University of Georgia researchers Michael and Rebecca Terns were some of the first to describe how the bacterial immune system works in a 2009 paper published in Cell. Now, thanks in part to two grants from the National Institutes of Health totaling more than $2.4 million, the Terns lab hopes to find ways of manipulating this bacterial immunity that could have far-reaching implications for a variety of biotechnological and biomedical industries.
"Bacteria, from the pathogens that you hear about on the news to the microbes that normally live in and on our bodies, play a whole range of diverse and important roles in human lives," said Rebecca Terns, senior research scientist in Biochemistry and Molecular Biology in UGA's Franklin College of Arts and Sciences. "What we're studying is a defense system that protects bacteria from viruses."

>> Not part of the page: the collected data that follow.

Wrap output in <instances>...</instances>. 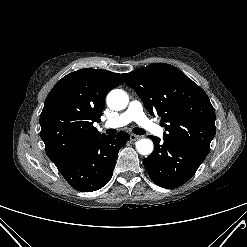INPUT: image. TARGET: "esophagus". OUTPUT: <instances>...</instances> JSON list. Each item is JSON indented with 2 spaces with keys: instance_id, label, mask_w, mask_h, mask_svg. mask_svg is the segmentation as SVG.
<instances>
[{
  "instance_id": "esophagus-1",
  "label": "esophagus",
  "mask_w": 247,
  "mask_h": 247,
  "mask_svg": "<svg viewBox=\"0 0 247 247\" xmlns=\"http://www.w3.org/2000/svg\"><path fill=\"white\" fill-rule=\"evenodd\" d=\"M140 138H141V136H138V135H135V134H130L131 141H136V140H138Z\"/></svg>"
}]
</instances>
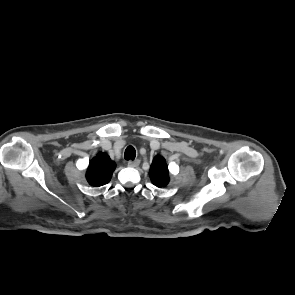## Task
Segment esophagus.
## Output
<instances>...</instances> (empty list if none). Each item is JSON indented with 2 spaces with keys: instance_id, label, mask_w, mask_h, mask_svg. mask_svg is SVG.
Wrapping results in <instances>:
<instances>
[{
  "instance_id": "esophagus-1",
  "label": "esophagus",
  "mask_w": 295,
  "mask_h": 295,
  "mask_svg": "<svg viewBox=\"0 0 295 295\" xmlns=\"http://www.w3.org/2000/svg\"><path fill=\"white\" fill-rule=\"evenodd\" d=\"M139 164H140L139 160H134V161L131 160L128 162L129 167H137Z\"/></svg>"
}]
</instances>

The fact that bacteria are vulnerable to viruses is a double-edged sword, because bacteria are both powerful enemies and essential allies. On one hand, pathogenic bacteria cause serious and debilitating diseases in humans. On the other hand, many bacteria serve protective functions, or are used in industries to clean wastewater, make food, produce medicine and make plastics.
Once they have a better understanding of the various mechanisms involved in bacterial immunity, the Terns lab hopes to develop methods to protect helpful bacteria and destroy those that make people sick.

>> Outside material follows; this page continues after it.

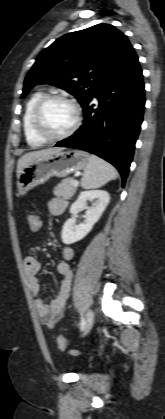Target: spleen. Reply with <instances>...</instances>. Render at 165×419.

"We're trying to bolster this immune system in the good bacteria that we exploit to make foods, pharmaceuticals and biofuels," said Michael Terns, UGA distinguished research professor of biochemistry and molecular biology and genetics. "At the same time, we're trying to find ways to turn this immune system on itself and kill pathogenic bacteria."
When a bacterium encounters an invader like a virus, it recognizes the viral DNA, chops it up into pieces and incorporates a segment of the viral DNA into its own genome. As the bacteria experiences more threats from viruses, it accumulates a memory bank of past infections in a special part of its genetic code commonly known as CRISPRs, short for clustered regularly interspaced short palindromic repeats.
After this initial step, the bacteria then create special CRISPR-associated proteins that ultimately recognize and destroy the virus if it tries to invade again.
"If we take a bacterium and challenge it with a virus in the lab, overnight most of the bacteria will be killed, but there will be a few survivors that have found a piece of the virus and incorporated it into their own genome," Michael Terns said. "And the resulting immunity is heritable, because when these survivors reproduce, all new cells exposed to the same virus will survive."
The Terns lab is working to understand precisely how this process takes place in the bacterium Streptococcus thermophilus, which is commonly used by the dairy industry to make yogurt and cheese, and the archaeon Pyrococcus furiosus, used to make industrially important enzymes and chemicals and to increase heat tolerance in plants.
While this research holds great promise for industry, discoveries made in the Terns lab also illuminate previously unknown basic microbiological processes, opening the doors for new fields of exploration and new levels of understanding.
"Eventually, you are going to find the pathways that the people in our group are delineating in textbooks," said Rebecca Terns. "It's a rare opportunity in biology to be in the position to contribute to something this fundamental."